Aggressive Vertebral Hemangioma: The Mystery of Spastic Legs Unveiled by a Purple Shoulder.

作者信息

Goraya Gurparvesh S, Singhal Sachi, Paul Birinder S, Paul Gunchan

机构信息

Neurology, Dayanand Medical College and Hospital, Ludhiana, IND.

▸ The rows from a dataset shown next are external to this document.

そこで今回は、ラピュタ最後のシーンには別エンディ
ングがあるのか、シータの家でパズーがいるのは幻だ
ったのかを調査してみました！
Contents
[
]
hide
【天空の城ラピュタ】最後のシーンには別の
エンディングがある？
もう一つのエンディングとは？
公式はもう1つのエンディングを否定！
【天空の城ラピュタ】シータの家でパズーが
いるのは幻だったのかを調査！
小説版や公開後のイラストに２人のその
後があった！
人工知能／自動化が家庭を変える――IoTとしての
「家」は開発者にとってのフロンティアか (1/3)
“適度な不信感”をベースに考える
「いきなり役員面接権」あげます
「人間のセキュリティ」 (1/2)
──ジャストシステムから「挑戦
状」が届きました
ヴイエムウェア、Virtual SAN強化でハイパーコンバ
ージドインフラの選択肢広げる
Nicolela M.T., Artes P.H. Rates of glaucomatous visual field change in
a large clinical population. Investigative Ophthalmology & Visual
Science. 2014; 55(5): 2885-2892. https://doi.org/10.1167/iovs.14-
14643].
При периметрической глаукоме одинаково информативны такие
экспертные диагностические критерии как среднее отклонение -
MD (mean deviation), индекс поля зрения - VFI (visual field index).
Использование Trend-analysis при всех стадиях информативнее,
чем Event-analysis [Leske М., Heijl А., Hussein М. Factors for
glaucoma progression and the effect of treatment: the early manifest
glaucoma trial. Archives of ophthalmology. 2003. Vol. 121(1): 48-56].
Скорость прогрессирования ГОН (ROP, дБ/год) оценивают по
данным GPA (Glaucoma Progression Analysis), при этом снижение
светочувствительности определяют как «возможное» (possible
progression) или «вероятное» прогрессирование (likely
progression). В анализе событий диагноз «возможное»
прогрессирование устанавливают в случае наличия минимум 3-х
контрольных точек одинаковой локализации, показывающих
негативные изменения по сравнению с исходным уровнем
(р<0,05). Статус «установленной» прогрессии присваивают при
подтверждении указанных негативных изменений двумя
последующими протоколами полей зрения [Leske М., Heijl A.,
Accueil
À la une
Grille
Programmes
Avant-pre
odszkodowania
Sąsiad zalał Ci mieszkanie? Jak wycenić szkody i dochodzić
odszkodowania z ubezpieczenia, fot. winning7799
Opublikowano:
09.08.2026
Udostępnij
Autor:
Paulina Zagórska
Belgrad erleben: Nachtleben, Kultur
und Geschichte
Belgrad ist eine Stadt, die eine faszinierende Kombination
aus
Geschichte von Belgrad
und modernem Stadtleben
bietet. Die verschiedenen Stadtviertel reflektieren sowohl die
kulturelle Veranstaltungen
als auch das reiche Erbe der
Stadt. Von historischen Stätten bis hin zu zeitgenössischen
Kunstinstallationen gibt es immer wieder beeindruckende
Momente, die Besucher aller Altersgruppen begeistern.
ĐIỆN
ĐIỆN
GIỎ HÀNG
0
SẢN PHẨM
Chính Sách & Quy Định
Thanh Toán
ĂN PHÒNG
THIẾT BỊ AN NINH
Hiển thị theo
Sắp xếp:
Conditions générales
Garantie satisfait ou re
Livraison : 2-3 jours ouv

Internal Medicine, Crozer-Chester Medical Center, Upland, USA.

出版信息

Cureus. 2022 Jan 24;14(1):e21568. doi: 10.7759/cureus.21568. eCollection 2022 Jan.

Abstract

Vertebral hemangiomas (VHs) are benign vascular tumors that develop from the endoderm of blood vessels, although their exact pathogenesis is poorly understood. Most hemangiomas are small, about a third are multiple in number, and a very small number of these hemangiomas cause symptoms. Even more rare are aggressive VHs, which comprise a small number of all VHs, and are associated with expansion and extraosseous extension into the paraspinal and epidural spaces. Management of aggressive VHs involve pre-op embolization, spinal surgery, and reconstruction. Pain management, physical rehabilitation, and close neurological follow-up are imperative to near-total recovery. Aggressive VHs are most commonly seen in the thoracic region but may rarely involve a large number of vertebrae. Cutaneous hemangiomas, when seen along with VHs, are often metameric.  We present a rare and challenging case of compressive myelopathy and a large cutaneous hemangioma or a "purple shoulder", found during an exam in a young male. He was found to have an extensive VH extending through 13 vertebral levels (C7 to D12), non-metameric to the cutaneous lesion. A thorough physical examination and evaluation along with prompt surgical treatment were the cornerstone of treatment and prevention of permanent neurological deficits.

摘要

椎体血管瘤(VHs)是起源于血管内胚层的良性血管肿瘤,但其确切发病机制尚不清楚。大多数血管瘤较小,约三分之一为多发,且这些血管瘤中只有极少数会引起症状。侵袭性VHs更为罕见,在所有VHs中占少数,与向椎旁和硬膜外间隙的扩展及骨外延伸有关。侵袭性VHs的治疗包括术前栓塞、脊柱手术和重建。疼痛管理、身体康复以及密切的神经学随访对于近乎完全康复至关重要。侵袭性VHs最常见于胸部区域,但很少累及多个椎体。当皮肤血管瘤与VHs同时出现时,通常是节段性的。我们报告了一例罕见且具有挑战性的病例,一名年轻男性在检查中发现患有压迫性脊髓病和一个巨大的皮肤血管瘤,即“紫色肩部”。他被发现有一个广泛的VH,延伸至13个椎体节段(C7至D12),与皮肤病变无节段对应关系。全面的体格检查和评估以及及时的手术治疗是治疗和预防永久性神经功能缺损的基石。